YOUR OBJECTIVE — Filter the material below so that only lines containing "Team" remain.

DATASET RECORDS —
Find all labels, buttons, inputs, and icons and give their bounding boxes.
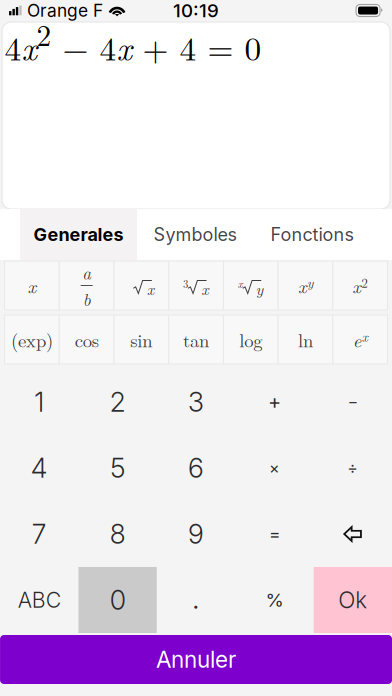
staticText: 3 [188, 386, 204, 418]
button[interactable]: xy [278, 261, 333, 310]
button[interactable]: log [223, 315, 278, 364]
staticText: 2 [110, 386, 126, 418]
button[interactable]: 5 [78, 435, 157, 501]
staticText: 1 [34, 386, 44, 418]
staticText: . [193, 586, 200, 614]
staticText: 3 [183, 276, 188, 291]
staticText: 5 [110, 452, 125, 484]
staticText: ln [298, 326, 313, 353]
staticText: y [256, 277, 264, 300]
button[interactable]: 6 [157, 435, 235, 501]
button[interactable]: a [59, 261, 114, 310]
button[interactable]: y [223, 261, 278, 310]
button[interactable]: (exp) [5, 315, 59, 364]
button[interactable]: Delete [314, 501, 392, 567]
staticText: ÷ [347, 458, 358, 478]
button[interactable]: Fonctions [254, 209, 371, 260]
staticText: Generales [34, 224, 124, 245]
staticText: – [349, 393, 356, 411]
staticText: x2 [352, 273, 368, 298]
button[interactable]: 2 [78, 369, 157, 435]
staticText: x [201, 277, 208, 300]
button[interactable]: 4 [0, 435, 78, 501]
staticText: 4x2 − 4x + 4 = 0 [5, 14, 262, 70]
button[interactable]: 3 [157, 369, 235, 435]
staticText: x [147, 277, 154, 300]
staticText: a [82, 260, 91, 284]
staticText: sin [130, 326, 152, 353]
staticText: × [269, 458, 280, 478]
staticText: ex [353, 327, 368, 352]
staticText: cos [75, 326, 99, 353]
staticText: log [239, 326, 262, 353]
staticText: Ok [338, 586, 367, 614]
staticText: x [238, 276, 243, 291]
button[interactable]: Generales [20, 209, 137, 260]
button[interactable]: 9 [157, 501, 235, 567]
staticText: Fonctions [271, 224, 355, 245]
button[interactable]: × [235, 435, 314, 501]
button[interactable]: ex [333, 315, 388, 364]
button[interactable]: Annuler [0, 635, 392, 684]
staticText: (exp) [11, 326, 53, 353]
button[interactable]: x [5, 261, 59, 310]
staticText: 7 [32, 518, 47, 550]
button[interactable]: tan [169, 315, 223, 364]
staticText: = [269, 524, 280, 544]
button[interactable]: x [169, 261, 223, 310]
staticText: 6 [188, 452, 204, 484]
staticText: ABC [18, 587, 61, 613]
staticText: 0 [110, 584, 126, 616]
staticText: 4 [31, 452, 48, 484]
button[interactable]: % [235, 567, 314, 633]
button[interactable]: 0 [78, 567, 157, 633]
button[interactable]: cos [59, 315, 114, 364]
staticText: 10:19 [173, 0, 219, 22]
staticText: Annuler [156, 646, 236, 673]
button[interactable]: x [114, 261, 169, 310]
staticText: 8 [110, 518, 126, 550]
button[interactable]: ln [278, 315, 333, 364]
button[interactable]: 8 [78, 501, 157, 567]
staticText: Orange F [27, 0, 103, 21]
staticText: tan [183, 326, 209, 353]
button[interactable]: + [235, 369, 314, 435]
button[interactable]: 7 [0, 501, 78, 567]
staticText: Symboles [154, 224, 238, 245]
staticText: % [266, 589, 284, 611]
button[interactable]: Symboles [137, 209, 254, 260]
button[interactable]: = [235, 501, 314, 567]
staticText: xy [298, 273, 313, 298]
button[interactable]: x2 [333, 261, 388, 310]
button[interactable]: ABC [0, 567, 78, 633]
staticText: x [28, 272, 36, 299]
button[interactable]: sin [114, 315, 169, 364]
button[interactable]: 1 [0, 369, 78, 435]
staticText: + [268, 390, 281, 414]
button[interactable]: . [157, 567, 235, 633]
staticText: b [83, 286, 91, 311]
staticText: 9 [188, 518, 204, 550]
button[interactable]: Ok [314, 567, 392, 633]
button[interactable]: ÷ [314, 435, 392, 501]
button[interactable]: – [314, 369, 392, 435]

==

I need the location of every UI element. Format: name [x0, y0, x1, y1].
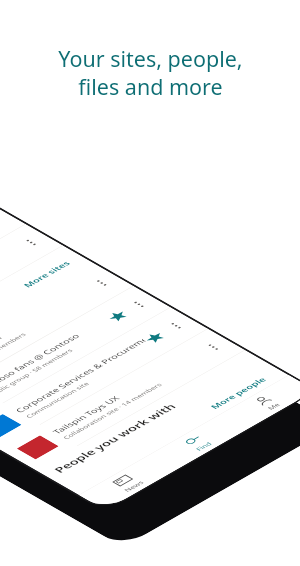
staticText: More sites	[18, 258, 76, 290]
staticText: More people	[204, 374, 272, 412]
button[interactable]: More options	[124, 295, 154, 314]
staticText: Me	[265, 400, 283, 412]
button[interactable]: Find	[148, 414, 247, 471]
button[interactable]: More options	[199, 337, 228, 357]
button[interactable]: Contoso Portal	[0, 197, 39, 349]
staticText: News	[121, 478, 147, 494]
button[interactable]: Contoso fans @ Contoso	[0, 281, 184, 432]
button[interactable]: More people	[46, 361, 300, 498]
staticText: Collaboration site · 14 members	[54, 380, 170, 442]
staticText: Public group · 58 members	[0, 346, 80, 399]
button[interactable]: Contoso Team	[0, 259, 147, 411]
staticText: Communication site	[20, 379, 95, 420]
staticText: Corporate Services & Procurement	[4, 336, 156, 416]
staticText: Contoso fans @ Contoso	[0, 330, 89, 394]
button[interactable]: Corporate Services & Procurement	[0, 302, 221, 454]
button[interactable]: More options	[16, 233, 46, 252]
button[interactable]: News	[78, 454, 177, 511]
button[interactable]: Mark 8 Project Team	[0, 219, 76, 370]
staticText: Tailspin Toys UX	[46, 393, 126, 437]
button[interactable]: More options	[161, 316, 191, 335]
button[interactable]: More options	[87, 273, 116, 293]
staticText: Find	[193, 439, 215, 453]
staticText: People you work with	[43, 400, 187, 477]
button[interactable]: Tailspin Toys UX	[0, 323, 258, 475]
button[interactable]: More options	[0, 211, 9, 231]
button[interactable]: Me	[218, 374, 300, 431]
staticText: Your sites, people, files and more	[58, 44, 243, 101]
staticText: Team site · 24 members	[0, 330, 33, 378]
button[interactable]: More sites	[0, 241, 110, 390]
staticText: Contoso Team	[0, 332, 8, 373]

==

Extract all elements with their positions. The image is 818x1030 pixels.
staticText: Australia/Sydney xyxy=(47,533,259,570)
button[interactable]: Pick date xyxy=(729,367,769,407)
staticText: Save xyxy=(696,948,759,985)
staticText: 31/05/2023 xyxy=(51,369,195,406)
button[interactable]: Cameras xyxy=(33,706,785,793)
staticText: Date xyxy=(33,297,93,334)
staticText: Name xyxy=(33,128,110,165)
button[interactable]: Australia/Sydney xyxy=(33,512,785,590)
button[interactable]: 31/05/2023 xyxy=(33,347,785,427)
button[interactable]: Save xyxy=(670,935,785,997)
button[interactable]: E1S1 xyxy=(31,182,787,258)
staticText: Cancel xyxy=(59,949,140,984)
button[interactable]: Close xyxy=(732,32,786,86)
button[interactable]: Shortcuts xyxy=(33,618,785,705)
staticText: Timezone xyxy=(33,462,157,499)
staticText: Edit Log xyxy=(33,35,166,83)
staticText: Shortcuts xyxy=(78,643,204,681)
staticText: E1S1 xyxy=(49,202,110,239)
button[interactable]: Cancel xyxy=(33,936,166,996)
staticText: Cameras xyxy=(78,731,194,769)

THE COMPLETED TASK —
button[interactable]: Contoso Team	[0, 259, 147, 411]
button[interactable]: Mark 8 Project Team	[0, 219, 76, 370]
staticText: Team site · 24 members	[0, 330, 33, 378]
staticText: Contoso Team	[0, 332, 8, 373]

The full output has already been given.